### WHAT YOU HAVE TO DO
Once the line containing "agree to the" is found in the records below, return it and each following line exactly, up to and including the line containing "WhatsApp groups.", and nothing else.

------------

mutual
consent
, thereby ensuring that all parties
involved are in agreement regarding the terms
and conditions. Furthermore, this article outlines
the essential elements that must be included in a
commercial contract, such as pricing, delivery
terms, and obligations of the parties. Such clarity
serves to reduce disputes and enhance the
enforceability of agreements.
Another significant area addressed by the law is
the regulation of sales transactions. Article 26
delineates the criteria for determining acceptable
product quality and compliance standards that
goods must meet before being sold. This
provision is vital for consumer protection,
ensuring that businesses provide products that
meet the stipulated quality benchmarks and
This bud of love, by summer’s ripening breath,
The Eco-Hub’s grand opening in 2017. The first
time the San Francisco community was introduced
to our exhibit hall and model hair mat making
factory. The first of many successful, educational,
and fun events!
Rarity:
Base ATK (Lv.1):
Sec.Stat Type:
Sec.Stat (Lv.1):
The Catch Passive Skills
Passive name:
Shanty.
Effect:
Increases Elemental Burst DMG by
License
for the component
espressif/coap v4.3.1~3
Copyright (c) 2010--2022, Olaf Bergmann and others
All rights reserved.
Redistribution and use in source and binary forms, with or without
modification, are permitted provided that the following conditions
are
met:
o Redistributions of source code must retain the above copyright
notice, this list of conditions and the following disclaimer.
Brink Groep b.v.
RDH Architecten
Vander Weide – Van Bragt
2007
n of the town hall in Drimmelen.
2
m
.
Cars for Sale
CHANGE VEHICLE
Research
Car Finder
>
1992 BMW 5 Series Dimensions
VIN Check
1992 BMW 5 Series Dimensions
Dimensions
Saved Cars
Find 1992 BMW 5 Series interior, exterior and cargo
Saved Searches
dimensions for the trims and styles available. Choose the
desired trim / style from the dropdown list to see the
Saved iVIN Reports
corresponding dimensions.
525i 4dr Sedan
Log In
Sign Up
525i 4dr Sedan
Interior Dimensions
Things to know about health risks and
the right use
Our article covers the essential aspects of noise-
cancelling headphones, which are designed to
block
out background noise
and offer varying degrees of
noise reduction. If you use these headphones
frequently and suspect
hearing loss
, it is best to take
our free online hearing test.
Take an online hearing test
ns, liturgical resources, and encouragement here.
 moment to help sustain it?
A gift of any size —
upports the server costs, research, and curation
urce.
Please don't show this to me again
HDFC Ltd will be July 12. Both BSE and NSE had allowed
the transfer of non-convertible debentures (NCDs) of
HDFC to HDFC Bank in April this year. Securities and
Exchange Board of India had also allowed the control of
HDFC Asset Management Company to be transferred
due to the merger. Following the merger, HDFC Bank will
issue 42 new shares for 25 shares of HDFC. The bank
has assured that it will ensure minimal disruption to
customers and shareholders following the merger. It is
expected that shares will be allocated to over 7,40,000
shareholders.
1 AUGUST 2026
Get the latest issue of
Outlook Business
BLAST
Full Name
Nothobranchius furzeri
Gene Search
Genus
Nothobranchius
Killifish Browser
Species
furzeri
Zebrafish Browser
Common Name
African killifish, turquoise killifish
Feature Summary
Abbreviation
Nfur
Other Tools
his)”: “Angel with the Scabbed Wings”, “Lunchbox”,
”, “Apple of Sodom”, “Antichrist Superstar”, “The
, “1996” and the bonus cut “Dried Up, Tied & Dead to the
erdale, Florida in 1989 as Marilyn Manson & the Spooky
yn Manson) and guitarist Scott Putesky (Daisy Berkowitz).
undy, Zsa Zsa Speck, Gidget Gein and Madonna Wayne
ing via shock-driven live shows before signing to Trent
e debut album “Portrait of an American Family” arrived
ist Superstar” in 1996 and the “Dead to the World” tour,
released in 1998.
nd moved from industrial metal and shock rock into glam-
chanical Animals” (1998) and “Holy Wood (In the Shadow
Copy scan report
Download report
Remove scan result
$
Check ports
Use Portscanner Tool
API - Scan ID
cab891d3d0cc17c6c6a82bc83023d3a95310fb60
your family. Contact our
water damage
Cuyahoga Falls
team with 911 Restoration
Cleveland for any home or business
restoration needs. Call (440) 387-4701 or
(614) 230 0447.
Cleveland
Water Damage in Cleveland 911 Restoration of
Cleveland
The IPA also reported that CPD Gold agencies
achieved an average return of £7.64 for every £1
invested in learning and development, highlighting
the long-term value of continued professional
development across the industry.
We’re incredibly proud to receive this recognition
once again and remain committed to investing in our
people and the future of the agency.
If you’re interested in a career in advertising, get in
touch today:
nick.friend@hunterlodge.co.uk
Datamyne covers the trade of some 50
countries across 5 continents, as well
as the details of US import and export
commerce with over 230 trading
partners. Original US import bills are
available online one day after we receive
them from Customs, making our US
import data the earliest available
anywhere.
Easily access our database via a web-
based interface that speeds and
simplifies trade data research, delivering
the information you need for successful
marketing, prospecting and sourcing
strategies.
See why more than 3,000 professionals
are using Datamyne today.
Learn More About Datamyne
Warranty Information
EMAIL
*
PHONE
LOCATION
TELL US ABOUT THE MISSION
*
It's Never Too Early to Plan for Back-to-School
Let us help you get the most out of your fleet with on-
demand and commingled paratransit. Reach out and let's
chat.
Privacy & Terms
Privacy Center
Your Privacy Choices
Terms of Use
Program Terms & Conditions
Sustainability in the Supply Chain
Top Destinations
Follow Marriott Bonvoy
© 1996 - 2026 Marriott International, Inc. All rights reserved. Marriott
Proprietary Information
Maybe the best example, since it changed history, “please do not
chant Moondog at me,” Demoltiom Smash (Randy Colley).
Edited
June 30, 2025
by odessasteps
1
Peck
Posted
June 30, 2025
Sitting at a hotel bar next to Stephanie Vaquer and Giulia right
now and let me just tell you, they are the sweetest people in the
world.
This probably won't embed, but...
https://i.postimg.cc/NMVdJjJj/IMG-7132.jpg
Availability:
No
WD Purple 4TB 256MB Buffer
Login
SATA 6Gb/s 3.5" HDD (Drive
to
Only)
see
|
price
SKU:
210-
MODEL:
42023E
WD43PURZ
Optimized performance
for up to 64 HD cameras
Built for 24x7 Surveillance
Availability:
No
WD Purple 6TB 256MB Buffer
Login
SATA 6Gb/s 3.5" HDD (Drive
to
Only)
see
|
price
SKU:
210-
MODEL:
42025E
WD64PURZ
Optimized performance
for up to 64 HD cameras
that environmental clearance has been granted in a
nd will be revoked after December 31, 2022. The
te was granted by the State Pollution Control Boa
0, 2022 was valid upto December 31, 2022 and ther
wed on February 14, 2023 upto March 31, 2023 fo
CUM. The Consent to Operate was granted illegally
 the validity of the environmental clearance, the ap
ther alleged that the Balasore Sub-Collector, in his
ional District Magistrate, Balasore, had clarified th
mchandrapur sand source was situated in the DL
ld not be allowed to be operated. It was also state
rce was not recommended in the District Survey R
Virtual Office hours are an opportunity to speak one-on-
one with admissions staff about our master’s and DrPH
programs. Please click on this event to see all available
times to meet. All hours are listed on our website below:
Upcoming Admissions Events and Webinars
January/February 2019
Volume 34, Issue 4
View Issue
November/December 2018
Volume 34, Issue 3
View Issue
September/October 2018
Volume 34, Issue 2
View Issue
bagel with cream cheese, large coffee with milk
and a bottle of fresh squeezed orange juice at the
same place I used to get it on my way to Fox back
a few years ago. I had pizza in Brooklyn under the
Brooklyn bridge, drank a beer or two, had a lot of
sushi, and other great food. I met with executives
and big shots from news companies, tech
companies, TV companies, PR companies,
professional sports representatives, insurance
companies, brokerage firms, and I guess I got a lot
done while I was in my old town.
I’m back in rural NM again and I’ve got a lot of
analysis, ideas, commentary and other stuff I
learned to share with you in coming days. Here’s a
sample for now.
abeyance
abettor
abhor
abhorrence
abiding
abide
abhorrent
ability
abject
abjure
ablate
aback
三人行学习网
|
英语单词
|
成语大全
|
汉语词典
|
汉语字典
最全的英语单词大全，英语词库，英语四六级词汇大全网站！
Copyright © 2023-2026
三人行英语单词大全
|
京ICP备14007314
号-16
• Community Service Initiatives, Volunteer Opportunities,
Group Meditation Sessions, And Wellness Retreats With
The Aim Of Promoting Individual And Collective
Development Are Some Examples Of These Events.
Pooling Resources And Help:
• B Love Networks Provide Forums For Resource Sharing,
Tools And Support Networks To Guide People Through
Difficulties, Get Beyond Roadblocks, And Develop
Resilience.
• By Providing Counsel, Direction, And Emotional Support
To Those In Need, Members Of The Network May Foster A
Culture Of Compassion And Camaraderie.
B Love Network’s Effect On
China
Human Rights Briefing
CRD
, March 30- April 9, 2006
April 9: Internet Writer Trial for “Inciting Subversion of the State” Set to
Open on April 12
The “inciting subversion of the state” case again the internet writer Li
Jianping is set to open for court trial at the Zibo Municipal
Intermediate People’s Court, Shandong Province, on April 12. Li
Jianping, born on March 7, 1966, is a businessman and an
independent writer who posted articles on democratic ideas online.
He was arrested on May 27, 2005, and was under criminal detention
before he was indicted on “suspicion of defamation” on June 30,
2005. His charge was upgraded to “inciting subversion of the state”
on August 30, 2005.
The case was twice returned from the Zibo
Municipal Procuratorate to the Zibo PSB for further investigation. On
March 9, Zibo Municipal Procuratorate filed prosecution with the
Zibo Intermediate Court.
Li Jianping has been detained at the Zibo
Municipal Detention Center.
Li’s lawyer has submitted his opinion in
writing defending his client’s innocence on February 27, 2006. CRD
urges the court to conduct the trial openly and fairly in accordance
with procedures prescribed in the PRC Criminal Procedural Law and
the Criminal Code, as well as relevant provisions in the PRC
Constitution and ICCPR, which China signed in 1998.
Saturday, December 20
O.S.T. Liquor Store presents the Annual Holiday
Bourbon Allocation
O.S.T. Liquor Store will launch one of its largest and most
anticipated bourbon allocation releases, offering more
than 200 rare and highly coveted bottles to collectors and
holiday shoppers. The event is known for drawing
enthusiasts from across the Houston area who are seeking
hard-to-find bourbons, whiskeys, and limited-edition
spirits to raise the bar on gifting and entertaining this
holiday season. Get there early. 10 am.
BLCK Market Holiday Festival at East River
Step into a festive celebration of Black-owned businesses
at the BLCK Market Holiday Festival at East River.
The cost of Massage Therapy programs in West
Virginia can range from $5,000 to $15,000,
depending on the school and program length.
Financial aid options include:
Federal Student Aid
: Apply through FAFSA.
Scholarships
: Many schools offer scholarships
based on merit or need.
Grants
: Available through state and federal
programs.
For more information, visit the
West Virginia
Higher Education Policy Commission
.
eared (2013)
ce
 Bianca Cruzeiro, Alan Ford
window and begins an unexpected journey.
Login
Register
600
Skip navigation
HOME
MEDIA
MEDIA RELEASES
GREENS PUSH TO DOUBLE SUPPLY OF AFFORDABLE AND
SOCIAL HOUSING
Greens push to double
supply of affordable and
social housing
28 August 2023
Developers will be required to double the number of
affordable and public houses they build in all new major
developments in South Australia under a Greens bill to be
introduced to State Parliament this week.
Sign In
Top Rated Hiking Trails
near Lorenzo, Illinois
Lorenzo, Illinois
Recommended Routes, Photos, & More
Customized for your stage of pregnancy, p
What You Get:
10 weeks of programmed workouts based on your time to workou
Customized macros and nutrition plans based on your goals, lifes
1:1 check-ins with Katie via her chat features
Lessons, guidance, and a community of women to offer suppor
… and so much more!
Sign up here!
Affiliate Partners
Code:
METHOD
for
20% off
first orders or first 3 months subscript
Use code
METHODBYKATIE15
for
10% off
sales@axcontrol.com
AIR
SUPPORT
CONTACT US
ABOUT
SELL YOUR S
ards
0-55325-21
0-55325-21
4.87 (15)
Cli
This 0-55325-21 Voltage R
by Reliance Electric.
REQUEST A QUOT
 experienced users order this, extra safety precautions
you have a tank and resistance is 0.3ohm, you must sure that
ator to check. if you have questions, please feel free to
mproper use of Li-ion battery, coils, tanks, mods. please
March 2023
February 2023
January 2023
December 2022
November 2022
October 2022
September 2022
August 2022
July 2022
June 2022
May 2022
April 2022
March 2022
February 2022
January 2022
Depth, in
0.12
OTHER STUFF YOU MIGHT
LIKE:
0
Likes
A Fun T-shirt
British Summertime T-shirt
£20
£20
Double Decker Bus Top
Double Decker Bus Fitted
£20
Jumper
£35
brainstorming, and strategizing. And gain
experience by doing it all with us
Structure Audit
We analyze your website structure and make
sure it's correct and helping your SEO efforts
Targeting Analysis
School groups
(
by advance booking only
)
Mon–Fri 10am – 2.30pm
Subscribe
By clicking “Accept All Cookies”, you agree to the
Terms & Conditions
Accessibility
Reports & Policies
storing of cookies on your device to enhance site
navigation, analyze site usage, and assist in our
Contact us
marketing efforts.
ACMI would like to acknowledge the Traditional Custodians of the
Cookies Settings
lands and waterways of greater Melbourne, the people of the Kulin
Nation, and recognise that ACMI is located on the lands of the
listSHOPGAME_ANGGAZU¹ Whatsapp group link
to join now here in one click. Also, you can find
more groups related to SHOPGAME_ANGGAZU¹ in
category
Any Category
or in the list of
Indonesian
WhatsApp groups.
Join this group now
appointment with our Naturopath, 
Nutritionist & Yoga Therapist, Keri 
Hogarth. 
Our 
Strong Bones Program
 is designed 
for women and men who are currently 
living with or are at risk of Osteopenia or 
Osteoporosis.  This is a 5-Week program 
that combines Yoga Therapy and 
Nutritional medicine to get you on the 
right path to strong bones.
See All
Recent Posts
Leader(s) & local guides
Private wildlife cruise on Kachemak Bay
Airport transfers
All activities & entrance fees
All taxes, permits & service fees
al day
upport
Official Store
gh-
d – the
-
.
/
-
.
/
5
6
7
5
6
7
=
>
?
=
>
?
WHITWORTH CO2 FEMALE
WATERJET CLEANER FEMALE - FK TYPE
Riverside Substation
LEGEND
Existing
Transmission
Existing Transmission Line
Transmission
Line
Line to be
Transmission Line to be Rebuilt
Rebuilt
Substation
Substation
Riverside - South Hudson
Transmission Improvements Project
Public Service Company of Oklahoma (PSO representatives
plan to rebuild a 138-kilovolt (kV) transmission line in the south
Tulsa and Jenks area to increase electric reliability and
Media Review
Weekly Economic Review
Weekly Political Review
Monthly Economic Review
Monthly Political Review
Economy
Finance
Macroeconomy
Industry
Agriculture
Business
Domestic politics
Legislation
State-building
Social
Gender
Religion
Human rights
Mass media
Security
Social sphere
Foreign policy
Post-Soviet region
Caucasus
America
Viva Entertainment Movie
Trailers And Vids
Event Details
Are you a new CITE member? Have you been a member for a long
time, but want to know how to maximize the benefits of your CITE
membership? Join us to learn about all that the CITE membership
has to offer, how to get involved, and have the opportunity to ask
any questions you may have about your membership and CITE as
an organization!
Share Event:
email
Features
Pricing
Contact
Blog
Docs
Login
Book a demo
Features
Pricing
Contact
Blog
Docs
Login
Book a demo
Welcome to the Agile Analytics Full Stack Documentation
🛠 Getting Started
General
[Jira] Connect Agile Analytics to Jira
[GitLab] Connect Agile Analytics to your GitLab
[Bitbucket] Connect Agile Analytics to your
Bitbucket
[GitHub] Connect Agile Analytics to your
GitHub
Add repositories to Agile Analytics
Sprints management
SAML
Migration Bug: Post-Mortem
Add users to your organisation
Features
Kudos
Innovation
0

------------

### TASK RESPONSE
By clicking “Accept All Cookies”, you agree to the
Terms & Conditions
Accessibility
Reports & Policies
storing of cookies on your device to enhance site
navigation, analyze site usage, and assist in our
Contact us
marketing efforts.
ACMI would like to acknowledge the Traditional Custodians of the
Cookies Settings
lands and waterways of greater Melbourne, the people of the Kulin
Nation, and recognise that ACMI is located on the lands of the
listSHOPGAME_ANGGAZU¹ Whatsapp group link
to join now here in one click. Also, you can find
more groups related to SHOPGAME_ANGGAZU¹ in
category
Any Category
or in the list of
Indonesian
WhatsApp groups.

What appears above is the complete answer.